RAW DATA
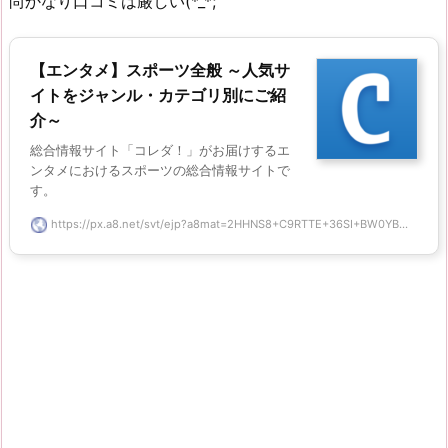
尚かなり口コミは厳しい(*_*;
【エンタメ】スポーツ全般 ～人気サ
イトをジャンル・カテゴリ別にご紹
介～
総合情報サイト「コレダ！」がお届けするエ
ンタメにおけるスポーツの総合情報サイトで
す。
https://px.a8.net/svt/ejp?a8mat=2HHNS8+C9RTTE+36SI+BW0YB...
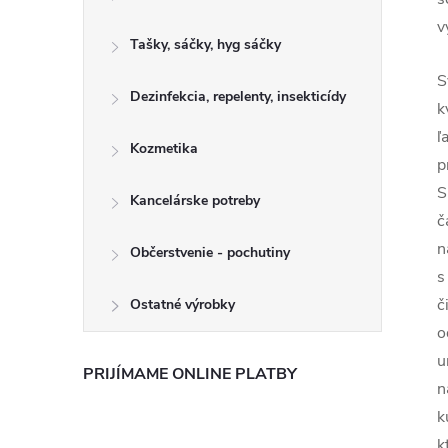
v
Tašky, sáčky, hyg sáčky
S
Dezinfekcia, repelenty, insekticídy
k
ľ
Kozmetika
p
S
Kancelárske potreby
č
n
Občerstvenie - pochutiny
s
č
Ostatné výrobky
o
u
PRIJÍMAME ONLINE PLATBY
n
k
k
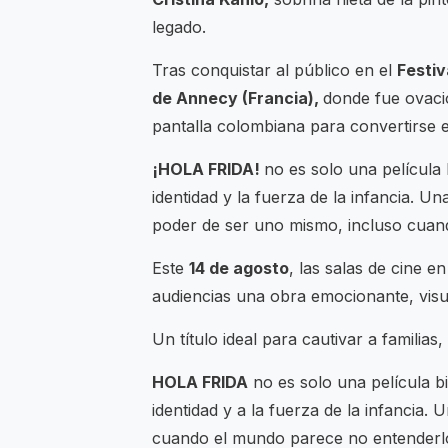
legado.
Tras conquistar al público en el
Festiv
de Annecy (Francia),
donde fue ovacio
pantalla colombiana para convertirse e
¡HOLA FRIDA!
no es solo una película 
identidad y la fuerza de la infancia. Un
poder de ser uno mismo, incluso cuan
Este
14 de agosto
, las salas de cine 
audiencias una obra emocionante, vis
Un título ideal para cautivar a familias
HOLA FRIDA
no es solo una película bi
identidad y a la fuerza de la infancia.
cuando el mundo parece no entenderlo.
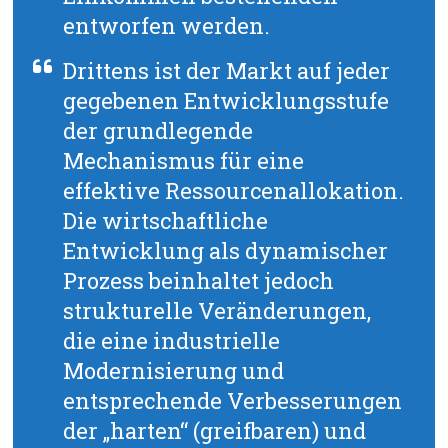
entworfen werden.
Drittens ist der Markt auf jeder
gegebenen Entwicklungsstufe
der grundlegende
Mechanismus für eine
effektive Ressourcenallokation.
Die wirtschaftliche
Entwicklung als dynamischer
Prozess beinhaltet jedoch
strukturelle Veränderungen,
die eine industrielle
Modernisierung und
entsprechende Verbesserungen
der „harten“ (greifbaren) und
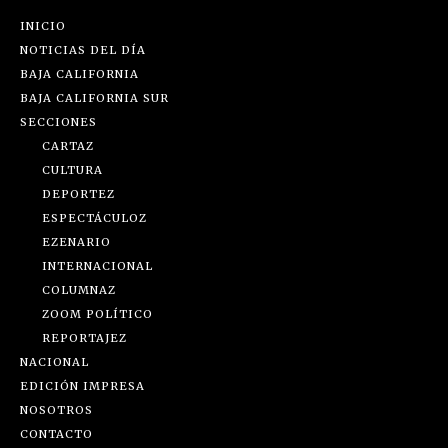
INICIO
NOTICIAS DEL DÍA
BAJA CALIFORNIA
BAJA CALIFORNIA SUR
SECCIONES
CARTAZ
CULTURA
DEPORTEZ
ESPECTÁCULOZ
EZENARIO
INTERNACIONAL
COLUMNAZ
ZOOM POLÍTICO
REPORTAJEZ
NACIONAL
EDICIÓN IMPRESA
NOSOTROS
CONTACTO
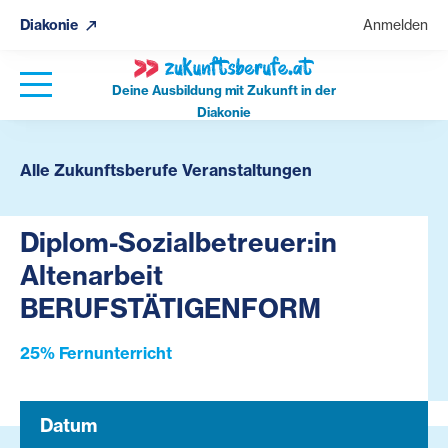
Diakonie
Anmelden
Deine Ausbildung mit Zukunft in der
Diakonie
Alle Zukunftsberufe Veranstaltungen
Diplom-Sozialbetreuer:in
Altenarbeit
BERUFSTÄTIGENFORM
25% Fernunterricht
Datum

TASK ITEM
The lines to copy are those above that contain the string "BAJA".

EXERCISE ANSWER
BAJA CALIFORNIA
BAJA CALIFORNIA SUR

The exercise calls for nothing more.